Dixons Retail plc, the owner of Dixons and PC World, has announced a pre-tax loss of £115.3m for the financial year ending 30 April 2013.
Despite UK and group like-for-like sales increasing 7% and 4% respectively, the retailer was hit by costs incurred by online outlet PIXmania.
Sebastian James, group chief executive, said: “We have returned to growth for the group as a whole, and also to a net cash position, marking an important milestone in our transition from survivor to winner.
“The economic backdrop remains tough – we will have to strive hard to keep up our momentum and will flourish only if we continue to offer ever high levels of service, and the sharpest possible prices, no matter which channel our customers choose.”
The PIXmania subsidiary suffered a 27% contraction in sales, falling to £357.5m in 2013 from £491.4m in 2012.

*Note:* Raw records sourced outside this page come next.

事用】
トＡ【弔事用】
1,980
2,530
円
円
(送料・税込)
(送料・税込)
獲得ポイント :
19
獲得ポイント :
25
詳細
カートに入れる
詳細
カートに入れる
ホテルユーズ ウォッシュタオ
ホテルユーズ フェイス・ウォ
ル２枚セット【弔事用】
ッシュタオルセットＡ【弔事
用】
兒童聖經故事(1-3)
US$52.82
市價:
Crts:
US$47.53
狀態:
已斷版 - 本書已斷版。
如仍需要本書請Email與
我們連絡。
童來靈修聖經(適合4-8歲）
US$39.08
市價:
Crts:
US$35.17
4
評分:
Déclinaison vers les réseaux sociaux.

Following the purchase of the 22% of PIXmania owned by the founding partners, PIXmania went through a significant reorganisation under a new management team, further impacting overall performance.
This restructuring included closing PIXmania’s 19 stores, exiting non-profitable categories and markets and reducing headcount from 1,400 to 649 in France and 149 in the Group’s shared services centre in the Czech Republic.
Dixons Retails’ annual statement says that as a result, PIXmania “has been refocused on its core business and costs have been significantly reduced.”
Dixons Retails’ total sales in the UK & Ireland were up 7% to £4.01bn from £3.75bn in 2012, and like for like sales were also up 7%.
Underlying operating profits increased 39% to £113.3m from £81.5 million in the previous year.